From the line containing "Enerji Dolu Tüyolar" through the last line of the records below, output every line exactly as it appears, but leave out the pictures.

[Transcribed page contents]
++++++

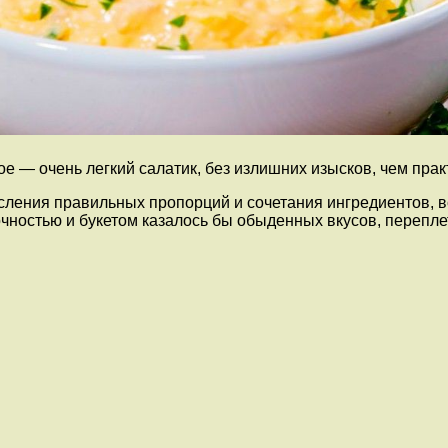
е — очень легкий салатик, без излишних изысков, чем прак
ления правильных пропорций и сочетания ингредиентов, всё 
чностью и букетом казалось бы обыденных вкусов, перепле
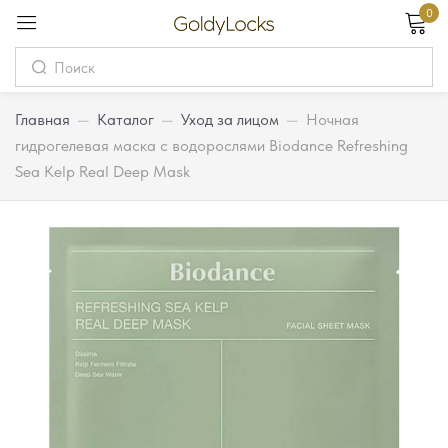
0
Вход
Username
Главная
—
Каталог
—
Уход за лицом
—
Ночная
гидрогелевая маска с водорослями Biodance Refreshing
Sea Kelp Real Deep Mask
Password
Запомнить меня
Забыли пароль?
Вход
Регистрация
Или войдите через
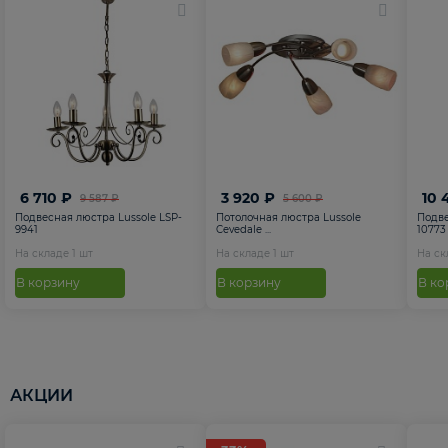
6 710 ₽
3 920 ₽
10 
9 587 ₽
5 600 ₽
Подвесная люстра Lussole LSP-
Потолочная люстра Lussole
Подве
9941
Cevedale ...
10773
На складе
1
шт
На складе
1
шт
На с
В корзину
В корзину
В ко
АКЦИИ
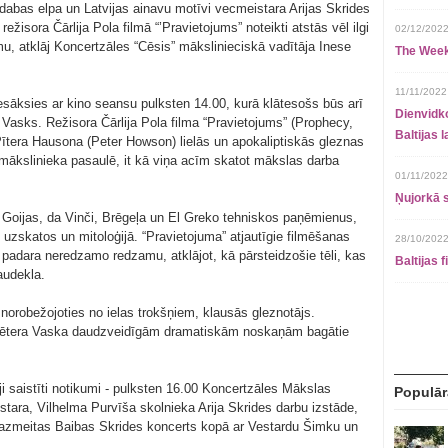
 dabas elpa un Latvijas ainavu motīvi vecmeistara Arijas Skrides
žisora Čārlija Pola filmā “’Pravietojums” noteikti atstās vēl ilgi
02/12/2022
u, atklāj Koncertzāles “Cēsis” mākslinieciskā vadītāja Inese
The Week
11/11/2022
esāksies ar kino seansu pulksten 14.00, kurā klātesošs būs arī
Dienvidko
Vasks. Režisora Čārlija Pola filma “Pravietojums” (Prophecy,
Baltijas 
Pītera Hausona (Peter Howson) lielās un apokaliptiskās gleznas
 mākslinieka pasaulē, it kā viņa acīm skatot mākslas darba
01/11/2022
Ņujorkā s
Goijas, da Vinči, Brēgeļa un El Greko tehniskos paņēmienus,
uzskatos un mitoloģijā. “Pravietojuma” atjautīgie filmēšanas
28/10/2022
 padara neredzamo redzamu, atklājot, kā pārsteidzošie tēli, kas
Baltijas 
audekla.
, norobežojoties no ielas trokšņiem, klausās gleznotājs.
 Pētera Vaska daudzveidīgām dramatiskām noskaņām bagātie
i saistīti notikumi - pulksten 16.00 Koncertzāles Mākslas
Populār
istara, Vilhelma Purvīša skolnieka Arija Skrides darbu izstāde,
mazmeitas Baibas Skrides koncerts kopā ar Vestardu Šimku un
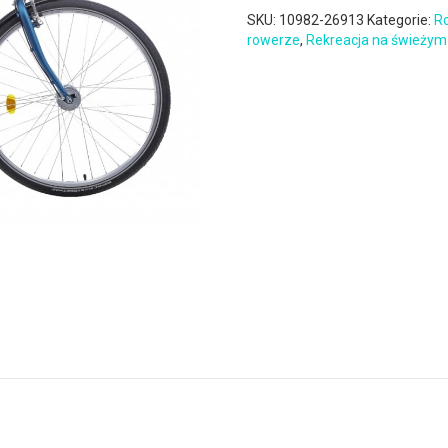
SKU:
10982-26913
Kategorie:
Ro
rowerze
,
Rekreacja na świeżym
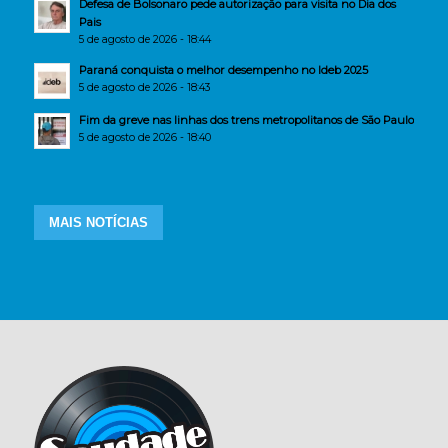
Defesa de Bolsonaro pede autorização para visita no Dia dos
Pais
5 de agosto de 2026 - 18:44
Paraná conquista o melhor desempenho no Ideb 2025
5 de agosto de 2026 - 18:43
Fim da greve nas linhas dos trens metropolitanos de São Paulo
5 de agosto de 2026 - 18:40
MAIS NOTÍCIAS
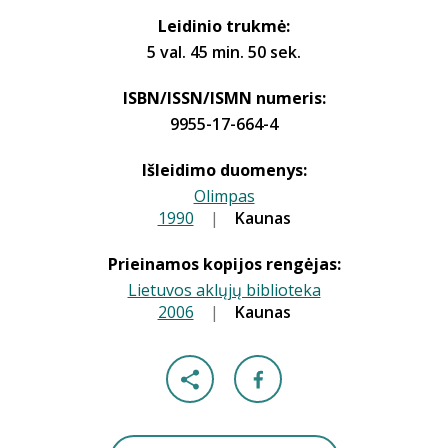
Leidinio trukmė:
5 val. 45 min. 50 sek.
ISBN/ISSN/ISMN numeris:
9955-17-664-4
Išleidimo duomenys:
Olimpas
1990
|
|
Kaunas
Prieinamos kopijos rengėjas:
Lietuvos aklųjų biblioteka
2006
|
|
Kaunas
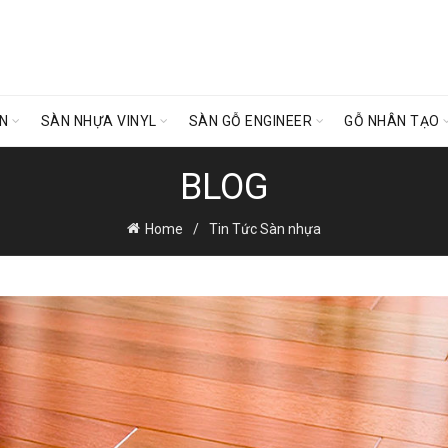
ÊN
SÀN NHỰA VINYL
SÀN GỖ ENGINEER
GỖ NHÂN TẠO
BLOG
Home
Tin Tức Sàn nhựa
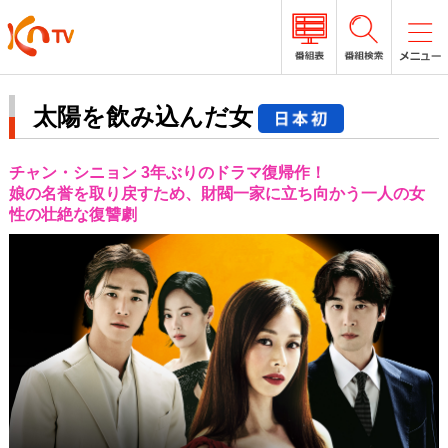
太陽を飲み込んだ女
チャン・シニョン 3年ぶりのドラマ復帰作！
娘の名誉を取り戻すため、財閥一家に立ち向かう一人の女
性の壮絶な復讐劇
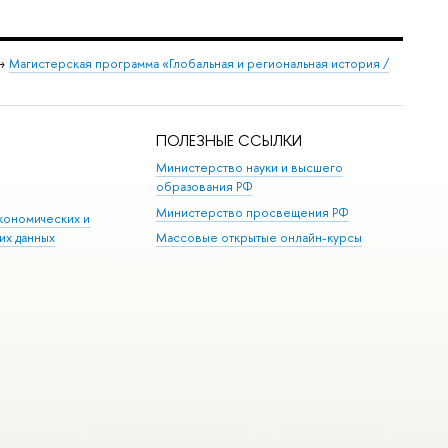
→
Магистерская программа «Глобальная и региональная история /
ПОЛЕЗНЫЕ ССЫЛКИ
Министерство науки и высшего
образования РФ
Министерство просвещения РФ
кономических и
их данных
Массовые открытые онлайн-курсы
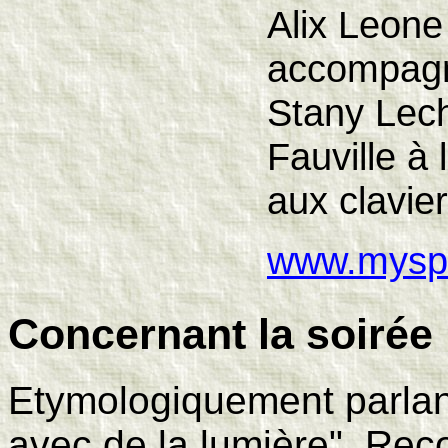
Alix Leone
accompagn
Stany Lech
Fauville à
aux clavier
www.myspa
Concernant la soirée
Etymologiquement parlant,
avec de la lumière". Reco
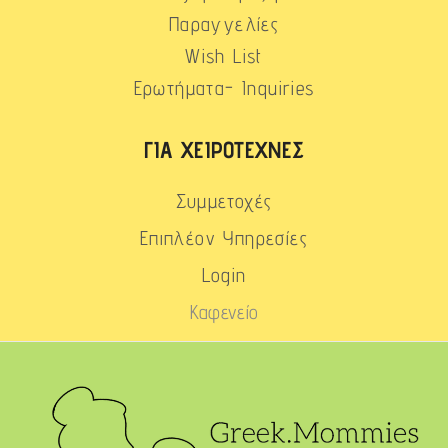
Παραγγελίες
Wish List
Ερωτήματα- Inquiries
ΓΙΑ ΧΕΙΡΟΤΈΧΝΕΣ
Συμμετοχές
Επιπλέον Υπηρεσίες
Login
Καφενείο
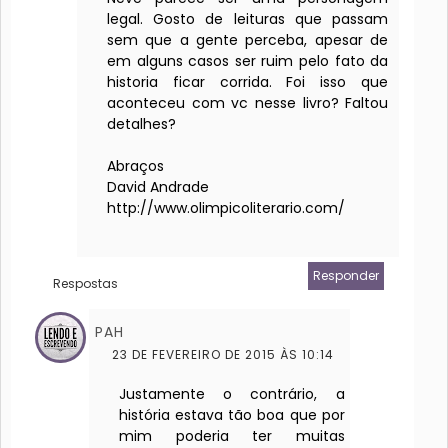
legal. Gosto de leituras que passam
sem que a gente perceba, apesar de
em alguns casos ser ruim pelo fato da
historia ficar corrida. Foi isso que
aconteceu com vc nesse livro? Faltou
detalhes?
Abraços
David Andrade
http://www.olimpicoliterario.com/
Responder
Respostas
PAH
23 DE FEVEREIRO DE 2015 ÀS 10:14
Justamente o contrário, a
história estava tão boa que por
mim poderia ter muitas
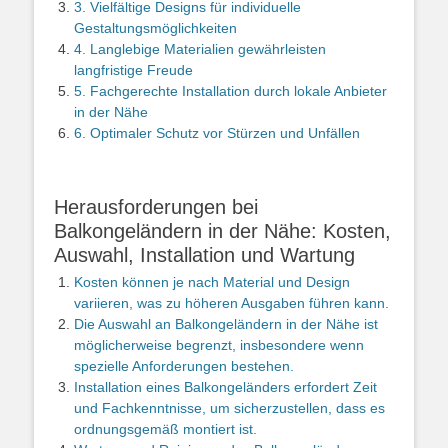
3. Vielfältige Designs für individuelle
Gestaltungsmöglichkeiten
4. Langlebige Materialien gewährleisten
langfristige Freude
5. Fachgerechte Installation durch lokale Anbieter
in der Nähe
6. Optimaler Schutz vor Stürzen und Unfällen
Herausforderungen bei
Balkongeländern in der Nähe: Kosten,
Auswahl, Installation und Wartung
Kosten können je nach Material und Design
variieren, was zu höheren Ausgaben führen kann.
Die Auswahl an Balkongeländern in der Nähe ist
möglicherweise begrenzt, insbesondere wenn
spezielle Anforderungen bestehen.
Installation eines Balkongeländers erfordert Zeit
und Fachkenntnisse, um sicherzustellen, dass es
ordnungsgemäß montiert ist.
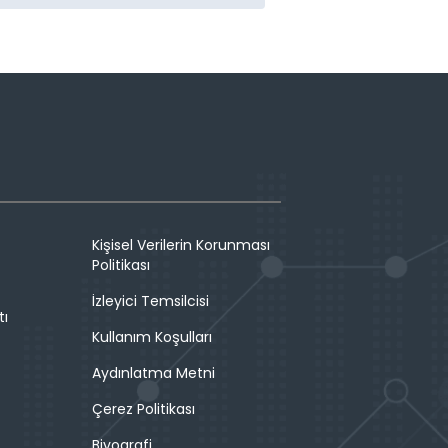
Kişisel Verilerin Korunması
Politikası
İzleyici Temsilcisi
tı
Kullanım Koşulları
Aydınlatma Metni
Çerez Politikası
Biyografi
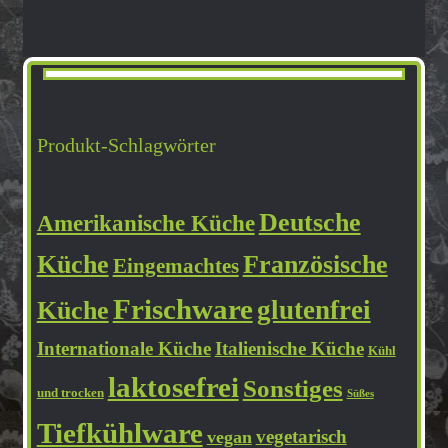
Produkt-Schlagwörter
Deutsche
Amerikanische Küche
Küche
Französische
Eingemachtes
Frischware
glutenfrei
Küche
Internationale Küche
Italienische Küche
Kühl
laktosefrei
Sonstiges
und trocken
Süßes
Tiefkühlware
vegetarisch
vegan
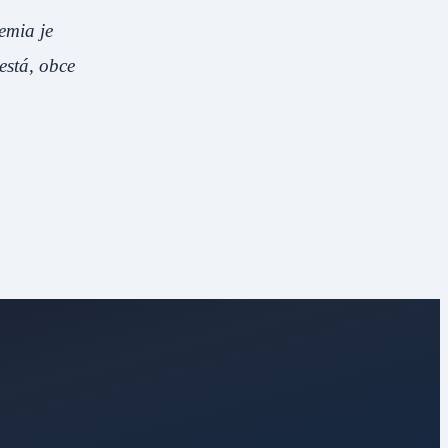
emia je
está, obce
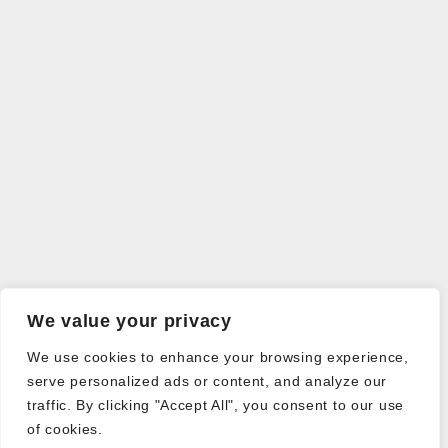
We value your privacy
We use cookies to enhance your browsing experience,
serve personalized ads or content, and analyze our
traffic. By clicking "Accept All", you consent to our use
of cookies.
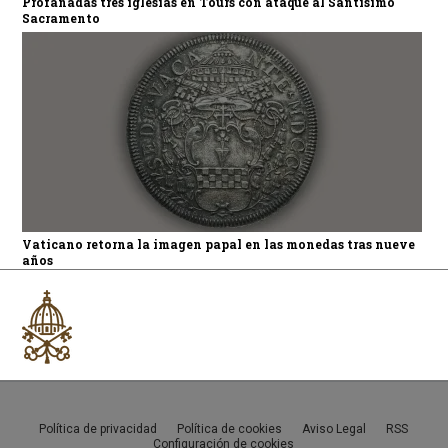
Profanadas tres iglesias en Tours con ataque al Santísimo
Sacramento
Vaticano retorna la imagen papal en las monedas tras nueve
años
Política de privacidad
Política de cookies
Aviso Legal
RSS
Configuración de cookies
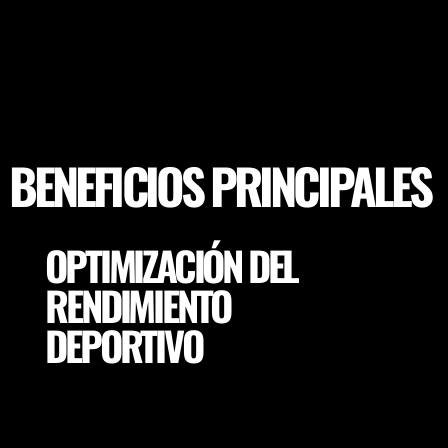
BENEFICIOS PRINCIPALES
OPTIMIZACIÓN DEL
RENDIMIENTO
DEPORTIVO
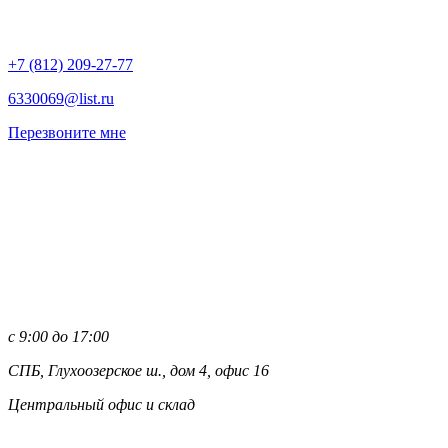
+7 (812)
209-27-77
6330069@list.ru
Перезвоните мне
с 9:00 до 17:00
СПБ, Глухоозерское ш., дом 4, офис 16
Центральный офис и склад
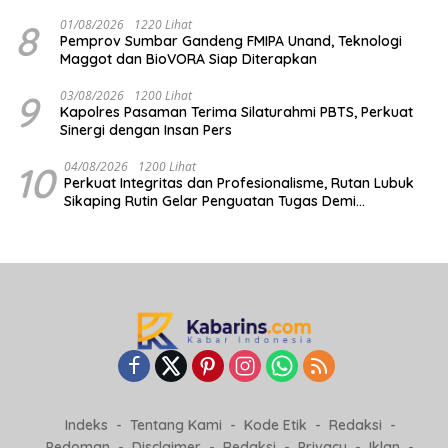
Halal
8
01/08/2026
1220 Lihat
Pemprov Sumbar Gandeng FMIPA Unand, Teknologi
Maggot dan BioVORA Siap Diterapkan
9
03/08/2026
1200 Lihat
Kapolres Pasaman Terima Silaturahmi PBTS, Perkuat
Sinergi dengan Insan Pers
10
04/08/2026
1200 Lihat
Perkuat Integritas dan Profesionalisme, Rutan Lubuk
Sikaping Rutin Gelar Penguatan Tugas Demi
Tingkatkan Kualitas Pelayanan
Indeks
Tentang Kami
Kode Etik
Redaksi
Pedoman
Disclaimer
Redaksi
Privacy
Iklan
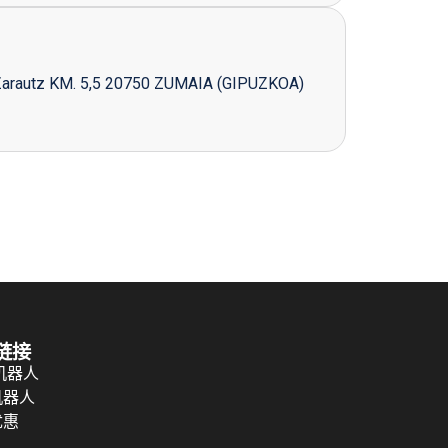
Zarautz KM. 5,5 20750 ZUMAIA (GIPUZKOA)
链接
 机器人
机器人
优惠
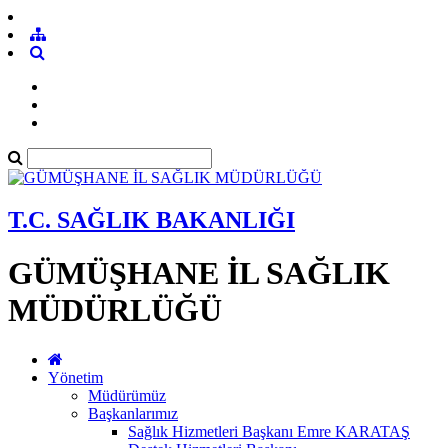
T.C. SAĞLIK BAKANLIĞI
GÜMÜŞHANE İL SAĞLIK
MÜDÜRLÜĞÜ
Yönetim
Müdürümüz
Başkanlarımız
Sağlık Hizmetleri Başkanı Emre KARATAŞ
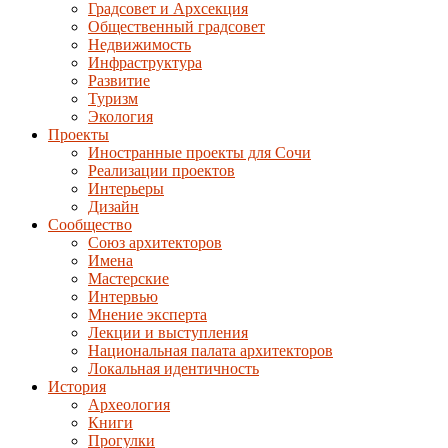
Градсовет и Архсекция
Общественный градсовет
Недвижимость
Инфраструктура
Развитие
Туризм
Экология
Проекты
Иностранные проекты для Сочи
Реализации проектов
Интерьеры
Дизайн
Сообщество
Союз архитекторов
Имена
Мастерские
Интервью
Мнение эксперта
Лекции и выступления
Национальная палата архитекторов
Локальная идентичность
История
Археология
Книги
Прогулки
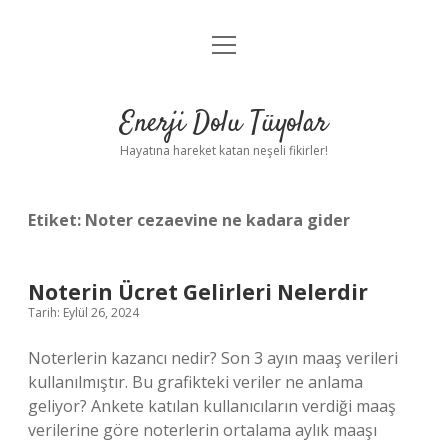
menüyü
Anasayfa
aç
Gizlilik Politikası
Enerji Dolu Tüyolar
Yasal Uyarı
Hayatına hareket katan neşeli fikirler!
Hakkımızda
Etiket:
Noter cezaevine ne kadara gider
Noterin Ücret Gelirleri Nelerdir
Tarih: Eylül 26, 2024
Noterlerin kazancı nedir? Son 3 ayın maaş verileri
kullanılmıştır. Bu grafikteki veriler ne anlama
geliyor? Ankete katılan kullanıcıların verdiği maaş
verilerine göre noterlerin ortalama aylık maaşı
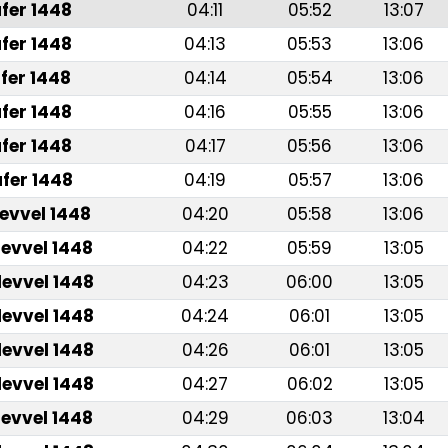
fer 1448
04:11
05:52
13:07
fer 1448
04:13
05:53
13:06
fer 1448
04:14
05:54
13:06
fer 1448
04:16
05:55
13:06
fer 1448
04:17
05:56
13:06
fer 1448
04:19
05:57
13:06
levvel 1448
04:20
05:58
13:06
levvel 1448
04:22
05:59
13:05
levvel 1448
04:23
06:00
13:05
levvel 1448
04:24
06:01
13:05
levvel 1448
04:26
06:01
13:05
levvel 1448
04:27
06:02
13:05
levvel 1448
04:29
06:03
13:04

++++++

▸ Reply
Enerji Dolu Tüyolar
Yasal Uyarı
Hayatına hareket katan neşeli fikirler!
Hakkımızda
Etiket:
Noter cezaevine ne kadara gider
Noterin Ücret Gelirleri Nelerdir
Tarih: Eylül 26, 2024
Noterlerin kazancı nedir? Son 3 ayın maaş verileri
kullanılmıştır. Bu grafikteki veriler ne anlama
geliyor? Ankete katılan kullanıcıların verdiği maaş
verilerine göre noterlerin ortalama aylık maaşı
fer 1448
04:11
05:52
13:07
fer 1448
04:13
05:53
13:06
fer 1448
04:14
05:54
13:06
fer 1448
04:16
05:55
13:06
fer 1448
04:17
05:56
13:06
fer 1448
04:19
05:57
13:06
levvel 1448
04:20
05:58
13:06
levvel 1448
04:22
05:59
13:05
levvel 1448
04:23
06:00
13:05
levvel 1448
04:24
06:01
13:05
levvel 1448
04:26
06:01
13:05
levvel 1448
04:27
06:02
13:05
levvel 1448
04:29
06:03
13:04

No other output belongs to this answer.